LOCAL BUSINESS X FUKUOKA

「空き家」をテーマに地域活性化に取り組む方々の生の声を聞くセミナー〜後編〜

2016.03.31 LOCAL BUSINESS × FUKUOKA 福岡市農山漁村地域活性化セミナー VOL.1「福岡市ならではのローカルビジネスを始めよう」「空き家」をテーマに地域活性化に取り組む方々の生の声を聞くセミナー

後半は、参加者によるグループディスカッションを行いました。この日は、参加者が複数のグループに分けられて、まずは同じテーブル内で自己紹介。続いて、トークの内容を受けて感じたことや、現在取り組んでいることについて、発表しあいました。テーブルには、アイデアをメモする紙や付箋、ペンなどを用意。20代から70代までの幅広い参加者が集まり、活発な意見交換が行われていました。その後は、参加者の質問に答えるかたちで、ゲスト3名のトークが再開しました。


この日は参加者もグループに分けられ、トークの内容を受けたグループディスカッションも行われた

地域への貢献が地域を魅力的にしていく

参加者今日は東京から参加しました。普段は投資関連の仕事をしています。山下さんのお話で、不動産はライフタイムバリューで考えると難しいという話題が出ましたが、そのソリューションも少しずつ考えていらっしゃるんだと思います。生活の価値観が変わり、セカンドハウスを持つ人が増えたり、逆に一生賃貸で過ごそうという人もいる中で、次のステップとして考えていることがあれば教えてください。

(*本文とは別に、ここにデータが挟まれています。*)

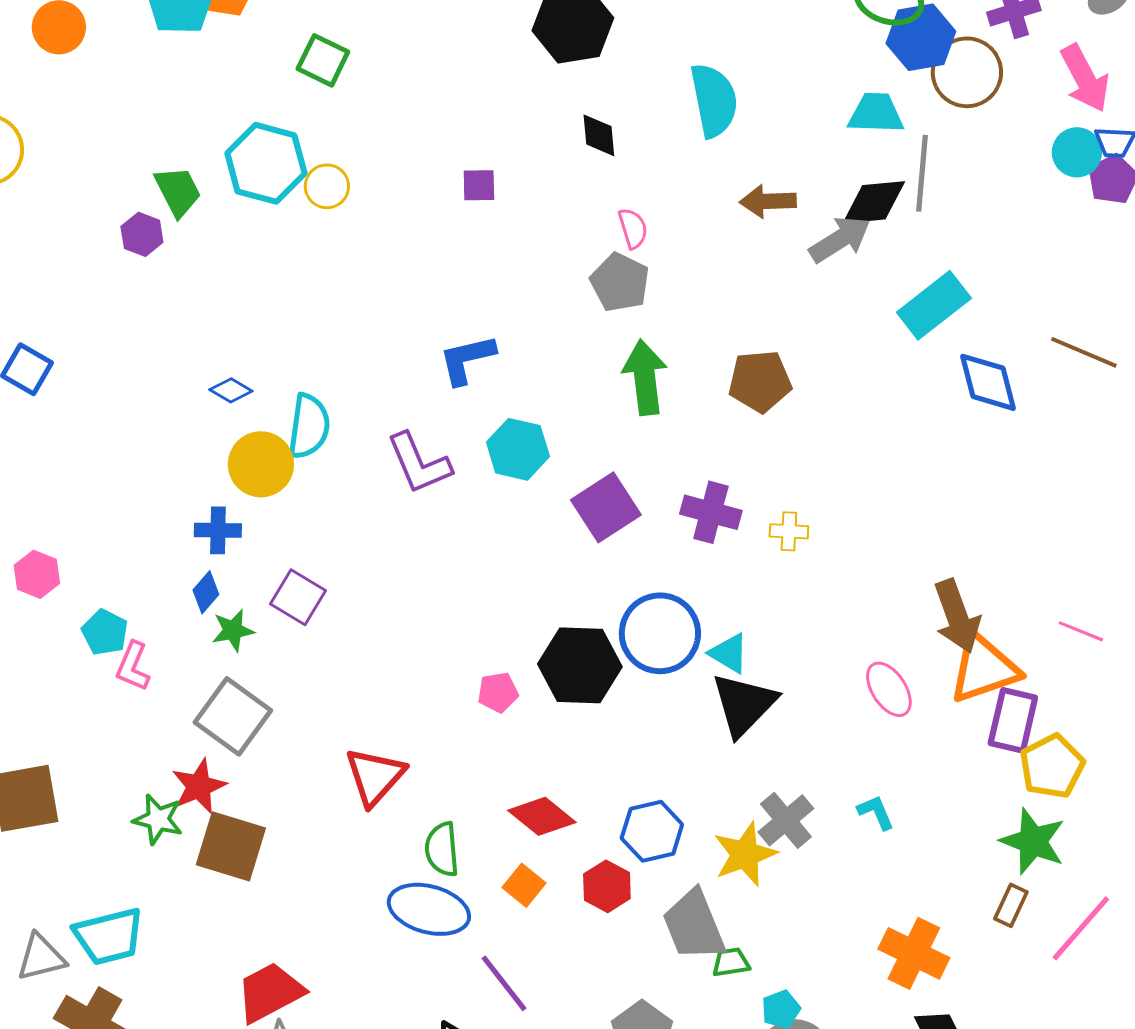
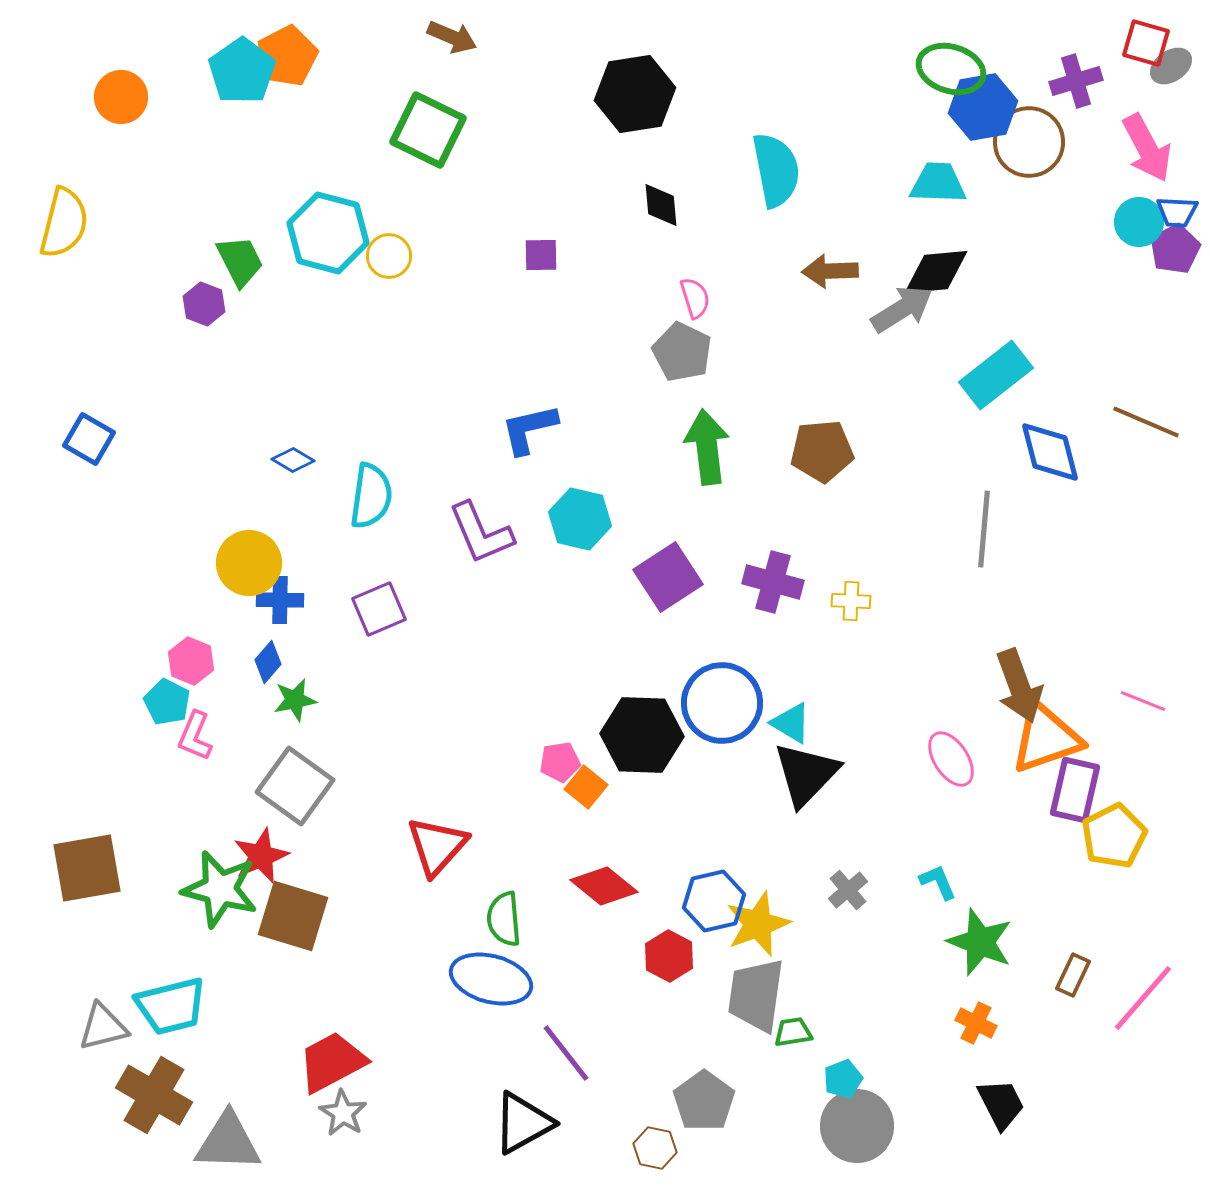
green square: (323, 60) -> (428, 130), moved, size x1.4
gray line: (922, 173) -> (984, 529), moved
yellow circle: (261, 464) -> (249, 563), moved
pink hexagon: (37, 574) -> (191, 661), moved
purple square: (298, 597) -> (379, 609), moved, turned 36
green star: (158, 819) -> (220, 889), size x1.5
gray cross: (786, 820) -> (848, 890), size x0.7
green star: (1033, 841) -> (980, 942), moved
yellow star: (745, 854) -> (758, 924), moved
orange square: (524, 885) -> (586, 787), moved
gray trapezoid: (694, 925) -> (756, 995), turned 30
orange cross: (914, 953) -> (976, 1023), size x0.6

山下さん(以下山下)これから、日本の社会は人口が減っていきます。それはしょうがないことです。その時代にどうやって生き残ればいいか。わかりやすい解決策は、一人が2軒、3軒と家を持てばいい、ということです。それを実現する方法は2つあると考えていて、ひとつは民泊です。家は、いままでは持つか借りるかのどちらかでしたが、民泊はその真ん中というポジションで、自分で所有しながら、それをシェアできます。投資と考えるよりも、自分の持っているものをうまく使って、生かす方法と考えた方が、日本人には馴染みやすいかもしれません。そしてもうひとつは、中古市場です。木造の家は、平均すると27.5年で壊されます。35年ローンを組んでいるのにです。これは、おかしいですよね。だから、20年後も30年後も、新しい価値をつけて売ることができるようになる必要があります。これら2つを、リノベーションによって実現することができると考えています。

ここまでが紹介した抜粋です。